Instructions for the task:
Among the entries below, extract exactly the lines that run from the one with "全店 (24, 1197)" through the one with "Jajpur (584, 133)", both ends included.

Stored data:
****

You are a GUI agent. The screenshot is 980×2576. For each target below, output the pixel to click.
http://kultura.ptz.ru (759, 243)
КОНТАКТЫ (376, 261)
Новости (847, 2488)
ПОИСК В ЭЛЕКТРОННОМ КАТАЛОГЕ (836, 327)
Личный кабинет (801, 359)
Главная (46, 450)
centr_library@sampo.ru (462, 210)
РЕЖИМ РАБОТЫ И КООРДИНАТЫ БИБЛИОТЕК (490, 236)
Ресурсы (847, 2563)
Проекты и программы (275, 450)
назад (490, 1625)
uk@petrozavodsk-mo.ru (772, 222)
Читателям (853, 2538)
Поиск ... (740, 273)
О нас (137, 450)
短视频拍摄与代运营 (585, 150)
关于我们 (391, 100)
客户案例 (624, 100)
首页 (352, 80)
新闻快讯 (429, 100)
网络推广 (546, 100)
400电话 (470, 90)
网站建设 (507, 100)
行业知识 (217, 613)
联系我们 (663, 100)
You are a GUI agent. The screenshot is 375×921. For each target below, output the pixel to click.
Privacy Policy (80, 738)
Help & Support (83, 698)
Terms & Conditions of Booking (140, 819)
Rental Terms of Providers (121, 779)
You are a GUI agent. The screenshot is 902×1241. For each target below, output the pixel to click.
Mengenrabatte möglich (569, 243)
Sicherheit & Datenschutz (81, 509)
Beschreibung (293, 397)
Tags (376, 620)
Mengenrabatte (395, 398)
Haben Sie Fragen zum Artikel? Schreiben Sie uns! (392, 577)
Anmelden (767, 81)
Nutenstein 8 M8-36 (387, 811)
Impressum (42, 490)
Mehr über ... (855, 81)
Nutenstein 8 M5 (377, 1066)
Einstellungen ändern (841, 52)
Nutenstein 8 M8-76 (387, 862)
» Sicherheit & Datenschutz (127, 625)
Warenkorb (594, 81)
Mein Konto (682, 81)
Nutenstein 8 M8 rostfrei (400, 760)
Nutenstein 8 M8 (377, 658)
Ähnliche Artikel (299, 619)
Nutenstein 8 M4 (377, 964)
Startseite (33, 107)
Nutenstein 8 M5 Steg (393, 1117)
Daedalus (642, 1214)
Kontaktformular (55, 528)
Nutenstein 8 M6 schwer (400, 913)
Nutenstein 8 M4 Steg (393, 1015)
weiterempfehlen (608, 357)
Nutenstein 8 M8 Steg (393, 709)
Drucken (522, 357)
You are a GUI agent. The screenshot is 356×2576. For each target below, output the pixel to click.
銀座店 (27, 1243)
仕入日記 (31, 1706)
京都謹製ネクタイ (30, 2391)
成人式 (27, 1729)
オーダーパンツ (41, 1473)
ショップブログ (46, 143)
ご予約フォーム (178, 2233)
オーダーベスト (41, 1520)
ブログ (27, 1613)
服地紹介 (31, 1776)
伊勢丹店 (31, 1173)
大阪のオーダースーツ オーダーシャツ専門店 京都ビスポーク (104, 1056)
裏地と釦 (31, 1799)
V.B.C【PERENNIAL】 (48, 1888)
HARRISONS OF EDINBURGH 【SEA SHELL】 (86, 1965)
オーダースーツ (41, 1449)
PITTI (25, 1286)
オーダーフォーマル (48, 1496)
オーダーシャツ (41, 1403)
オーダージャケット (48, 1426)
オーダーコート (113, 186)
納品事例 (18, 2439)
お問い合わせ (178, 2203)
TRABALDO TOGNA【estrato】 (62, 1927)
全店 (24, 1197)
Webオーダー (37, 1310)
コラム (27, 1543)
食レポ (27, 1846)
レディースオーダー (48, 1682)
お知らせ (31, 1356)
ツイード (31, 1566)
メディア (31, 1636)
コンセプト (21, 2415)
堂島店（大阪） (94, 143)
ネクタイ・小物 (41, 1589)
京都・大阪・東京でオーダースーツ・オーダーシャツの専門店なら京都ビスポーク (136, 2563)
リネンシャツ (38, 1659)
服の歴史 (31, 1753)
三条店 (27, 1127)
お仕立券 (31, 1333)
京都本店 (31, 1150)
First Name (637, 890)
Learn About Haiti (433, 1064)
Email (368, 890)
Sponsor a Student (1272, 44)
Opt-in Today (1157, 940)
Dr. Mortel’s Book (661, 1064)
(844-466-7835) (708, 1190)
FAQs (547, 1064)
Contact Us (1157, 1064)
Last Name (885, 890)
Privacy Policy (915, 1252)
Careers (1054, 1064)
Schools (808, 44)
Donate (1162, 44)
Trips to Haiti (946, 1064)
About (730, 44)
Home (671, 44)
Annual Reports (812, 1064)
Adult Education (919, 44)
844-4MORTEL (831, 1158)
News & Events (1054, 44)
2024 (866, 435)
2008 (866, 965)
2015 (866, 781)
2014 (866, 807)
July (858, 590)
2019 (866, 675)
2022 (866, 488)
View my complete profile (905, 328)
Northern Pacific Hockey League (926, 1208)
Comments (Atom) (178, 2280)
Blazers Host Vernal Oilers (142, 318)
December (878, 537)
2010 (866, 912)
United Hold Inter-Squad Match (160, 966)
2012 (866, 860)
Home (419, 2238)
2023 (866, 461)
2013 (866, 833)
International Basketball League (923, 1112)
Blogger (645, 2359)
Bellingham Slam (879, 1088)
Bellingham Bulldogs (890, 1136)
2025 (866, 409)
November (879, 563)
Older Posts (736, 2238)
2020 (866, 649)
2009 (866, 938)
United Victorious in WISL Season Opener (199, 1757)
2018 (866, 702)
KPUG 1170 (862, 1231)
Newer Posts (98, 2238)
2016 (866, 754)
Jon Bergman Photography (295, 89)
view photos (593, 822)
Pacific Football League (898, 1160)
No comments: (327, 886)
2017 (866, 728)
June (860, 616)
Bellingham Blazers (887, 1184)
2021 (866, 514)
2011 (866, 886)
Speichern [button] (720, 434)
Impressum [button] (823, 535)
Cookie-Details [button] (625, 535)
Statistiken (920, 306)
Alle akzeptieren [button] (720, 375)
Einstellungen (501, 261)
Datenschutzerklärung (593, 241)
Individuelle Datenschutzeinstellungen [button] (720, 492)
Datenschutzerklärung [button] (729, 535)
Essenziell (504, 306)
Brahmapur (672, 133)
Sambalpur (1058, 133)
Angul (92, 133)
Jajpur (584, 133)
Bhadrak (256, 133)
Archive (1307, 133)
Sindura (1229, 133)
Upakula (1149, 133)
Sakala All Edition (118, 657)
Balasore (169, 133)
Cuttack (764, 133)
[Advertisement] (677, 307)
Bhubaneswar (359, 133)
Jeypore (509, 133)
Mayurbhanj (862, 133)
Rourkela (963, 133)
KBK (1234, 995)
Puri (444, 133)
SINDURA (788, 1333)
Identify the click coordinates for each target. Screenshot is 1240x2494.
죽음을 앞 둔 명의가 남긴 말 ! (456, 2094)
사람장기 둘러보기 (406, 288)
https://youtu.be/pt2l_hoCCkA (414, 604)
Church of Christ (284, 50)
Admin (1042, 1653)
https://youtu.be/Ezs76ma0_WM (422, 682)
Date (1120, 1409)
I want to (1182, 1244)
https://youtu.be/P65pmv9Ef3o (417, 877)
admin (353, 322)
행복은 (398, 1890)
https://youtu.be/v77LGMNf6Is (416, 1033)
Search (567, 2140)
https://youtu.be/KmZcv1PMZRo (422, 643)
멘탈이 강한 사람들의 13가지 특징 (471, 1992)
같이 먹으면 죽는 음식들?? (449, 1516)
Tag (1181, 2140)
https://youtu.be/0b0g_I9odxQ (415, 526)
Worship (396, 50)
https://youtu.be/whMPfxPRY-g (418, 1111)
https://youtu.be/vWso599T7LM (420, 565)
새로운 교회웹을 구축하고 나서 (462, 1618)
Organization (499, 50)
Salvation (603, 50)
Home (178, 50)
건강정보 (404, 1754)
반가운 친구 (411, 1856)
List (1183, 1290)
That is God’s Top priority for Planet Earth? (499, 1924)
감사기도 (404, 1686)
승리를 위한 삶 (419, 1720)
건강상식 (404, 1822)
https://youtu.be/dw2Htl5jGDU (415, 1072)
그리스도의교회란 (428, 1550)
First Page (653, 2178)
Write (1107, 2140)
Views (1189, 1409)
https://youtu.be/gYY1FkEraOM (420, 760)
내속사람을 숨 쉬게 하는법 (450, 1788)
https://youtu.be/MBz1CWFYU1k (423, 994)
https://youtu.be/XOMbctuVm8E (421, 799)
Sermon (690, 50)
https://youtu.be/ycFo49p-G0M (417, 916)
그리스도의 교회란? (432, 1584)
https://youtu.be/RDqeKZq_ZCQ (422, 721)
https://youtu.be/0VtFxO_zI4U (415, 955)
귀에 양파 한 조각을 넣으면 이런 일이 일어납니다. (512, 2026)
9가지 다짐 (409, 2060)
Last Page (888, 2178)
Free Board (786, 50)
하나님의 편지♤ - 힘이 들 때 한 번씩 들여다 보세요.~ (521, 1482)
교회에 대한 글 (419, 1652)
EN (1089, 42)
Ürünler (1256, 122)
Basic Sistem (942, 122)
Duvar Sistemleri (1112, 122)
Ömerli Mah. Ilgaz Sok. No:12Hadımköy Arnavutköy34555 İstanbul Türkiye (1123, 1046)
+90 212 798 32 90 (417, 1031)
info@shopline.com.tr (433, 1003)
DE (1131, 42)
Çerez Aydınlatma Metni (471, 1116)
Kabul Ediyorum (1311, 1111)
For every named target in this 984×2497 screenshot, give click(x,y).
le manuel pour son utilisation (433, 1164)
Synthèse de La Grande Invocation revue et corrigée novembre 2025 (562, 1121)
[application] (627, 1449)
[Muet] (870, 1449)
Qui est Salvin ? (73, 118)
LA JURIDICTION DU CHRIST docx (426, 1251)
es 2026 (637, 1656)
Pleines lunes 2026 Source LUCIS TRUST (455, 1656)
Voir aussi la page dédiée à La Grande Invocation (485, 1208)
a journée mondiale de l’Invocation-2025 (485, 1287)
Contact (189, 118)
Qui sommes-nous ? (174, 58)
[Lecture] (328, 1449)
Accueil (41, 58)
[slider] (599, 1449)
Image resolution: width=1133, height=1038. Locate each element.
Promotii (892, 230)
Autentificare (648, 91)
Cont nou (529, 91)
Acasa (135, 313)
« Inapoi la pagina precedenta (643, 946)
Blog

****

Response to the exercise:
全店 (24, 1197)
Webオーダー (37, 1310)
コラム (27, 1543)
食レポ (27, 1846)
レディースオーダー (48, 1682)
お知らせ (31, 1356)
ツイード (31, 1566)
メディア (31, 1636)
コンセプト (21, 2415)
堂島店（大阪） (94, 143)
ネクタイ・小物 (41, 1589)
京都・大阪・東京でオーダースーツ・オーダーシャツの専門店なら京都ビスポーク (136, 2563)
リネンシャツ (38, 1659)
服の歴史 (31, 1753)
三条店 (27, 1127)
お仕立券 (31, 1333)
京都本店 (31, 1150)
First Name (637, 890)
Learn About Haiti (433, 1064)
Email (368, 890)
Sponsor a Student (1272, 44)
Opt-in Today (1157, 940)
Dr. Mortel’s Book (661, 1064)
(844-466-7835) (708, 1190)
FAQs (547, 1064)
Contact Us (1157, 1064)
Last Name (885, 890)
Privacy Policy (915, 1252)
Careers (1054, 1064)
Schools (808, 44)
Donate (1162, 44)
Trips to Haiti (946, 1064)
About (730, 44)
Home (671, 44)
Annual Reports (812, 1064)
Adult Education (919, 44)
844-4MORTEL (831, 1158)
News & Events (1054, 44)
2024 (866, 435)
2008 (866, 965)
2015 (866, 781)
2014 (866, 807)
July (858, 590)
2019 (866, 675)
2022 (866, 488)
View my complete profile (905, 328)
Northern Pacific Hockey League (926, 1208)
Comments (Atom) (178, 2280)
Blazers Host Vernal Oilers (142, 318)
December (878, 537)
2010 (866, 912)
United Hold Inter-Squad Match (160, 966)
2012 (866, 860)
Home (419, 2238)
2023 (866, 461)
2013 (866, 833)
International Basketball League (923, 1112)
Blogger (645, 2359)
Bellingham Slam (879, 1088)
Bellingham Bulldogs (890, 1136)
2025 (866, 409)
November (879, 563)
Older Posts (736, 2238)
2020 (866, 649)
2009 (866, 938)
United Victorious in WISL Season Opener (199, 1757)
2018 (866, 702)
KPUG 1170 (862, 1231)
Newer Posts (98, 2238)
2016 (866, 754)
Jon Bergman Photography (295, 89)
view photos (593, 822)
Pacific Football League (898, 1160)
No comments: (327, 886)
2017 (866, 728)
June (860, 616)
Bellingham Blazers (887, 1184)
2021 (866, 514)
2011 (866, 886)
Speichern [button] (720, 434)
Impressum [button] (823, 535)
Cookie-Details [button] (625, 535)
Statistiken (920, 306)
Alle akzeptieren [button] (720, 375)
Einstellungen (501, 261)
Datenschutzerklärung (593, 241)
Individuelle Datenschutzeinstellungen [button] (720, 492)
Datenschutzerklärung [button] (729, 535)
Essenziell (504, 306)
Brahmapur (672, 133)
Sambalpur (1058, 133)
Angul (92, 133)
Jajpur (584, 133)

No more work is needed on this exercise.